Nobel Prize winners, ex-ministers demand Israel adopt education reforms
Leaders summer protests initiate call to implement free compulsory education from the age of 3 as recommended by Trajtenberg Committee.
- Nobel Prize winners, ex-ministers demand Israel adopt education reforms
Prime Minister Benjamin Netanyahu should act immediately to implement the law mandating free and compulsory education from the age of 3, eight former education ministers and other public figures demanded on Saturday.
The former ministers - Aharon Yadlin, Yitzhak Navon, Shulamit Aloni, Amnon Rubenstein, Yitzhak Levy, Meir Sheetrit, Yossi Sarid and Yuli Tamir - were joined by four Israeli Nobel Prize laureates and three Israel Prize laureates in education.
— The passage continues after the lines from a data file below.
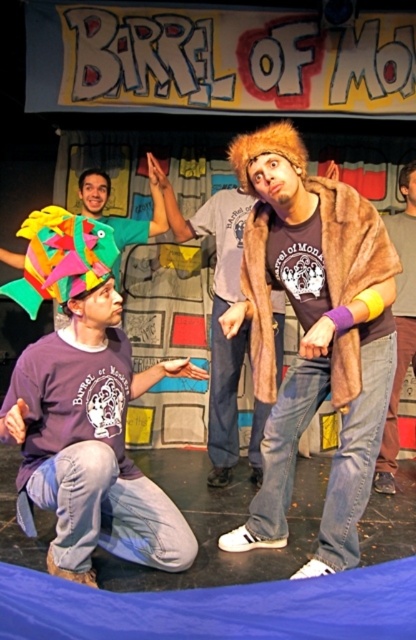 Question: Does fur coat at center appear on the left side of fuzzy brown coat at right?

Choices:
 (A) yes
 (B) no

Answer: (A)

Question: Does fuzzy brown coat at center appear under fuzzy brown coat at right?

Choices:
 (A) yes
 (B) no

Answer: (A)

Question: Which object appears closest to the camera in this image?

Choices:
 (A) fuzzy brown coat at right
 (B) fur coat at center
 (C) fuzzy brown coat at center

Answer: (C)

Question: Which of the following is the farthest from the observer?

Choices:
 (A) fur coat at center
 (B) fuzzy brown coat at right
 (C) fuzzy brown coat at center
 (D) purple cotton shirt at lower left

Answer: (B)

Question: Which of these objects is positioned farthest from the fuzzy brown coat at center?

Choices:
 (A) fuzzy brown coat at right
 (B) purple cotton shirt at lower left

Answer: (A)

Question: Does fuzzy brown coat at center come in front of fur coat at center?

Choices:
 (A) yes
 (B) no

Answer: (A)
The four Nobel laureates signing the letter were professors Dan Shechtman, Aaron Ciechanover, Avraham Hershko and Daniel Kahneman. Israel Prize laureates among the signatories were professors Chaim Adler, Gavriel Salomon and Rina Shapira.
The leaders of this summer's social justice protests, including Stav Shaffir, Daphni Leef and Itzik Shmuli, initiated the letter after concern that the educational recommendations of the Trajtenberg Committee on socioeconomic reforms - convened after the protests - would receive the same watered-down treatment as plans on housing, public transport and high income tax rates.
The Trajtenberg Committee took special note that the growing economic burden on the parents of small children should be dealt with immediately, referring to the implementation of free and compulsory education from age 3, as well as afternoon child-care frameworks from ages 3 to 9, reducing costs to parents and prices of text books.
"For the first time in years, the social protest put education at the top of the public agenda and opened a window to unprecedented change in the government's policy," the letter stated.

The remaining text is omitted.